The above-mentioned crosslinked composite porous material is washed with pure water for 30 minutes three times or more. After washing, freeze-drying is carried out under a reduced pressure of 5 Pa or less for 48 hours to obtain a crosslinked composite porous material of a crosslinked composite porous material of the target magnetic nanoparticles and a bioabsorbable natural polymer.

Alternatively, a production method including a method of forming and depositing the magnetic nanoparticles on the pore wall surface of the porous material after producing a porous material made of a bioabsorbable polymer (deposition method) can be used.

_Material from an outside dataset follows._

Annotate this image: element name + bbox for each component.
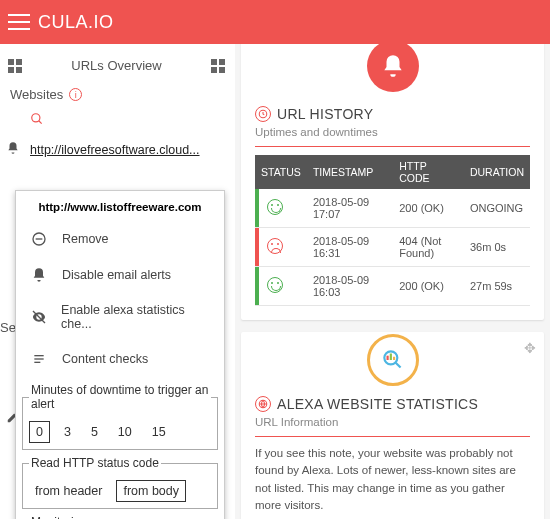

In this case, as a method for producing a porous material made of a bioabsorbable polymer, if a solution containing only the bioabsorbable polymer is used instead of the mixed solution made of the magnetic nanoparticles and the bioabsorbable polymer, the magnetism A method for producing a composite porous material of nanoparticles and a bioabsorbable polymer (two methods using and not using ice fine particles) can be applied. Subsequent cleaning, cross-linking treatment, and blocking treatment steps are the same as all steps of the composite porous material of the magnetic nanoparticles and the bioabsorbable polymer. As a result, a crosslinked porous material of a bioabsorbable polymer can be produced.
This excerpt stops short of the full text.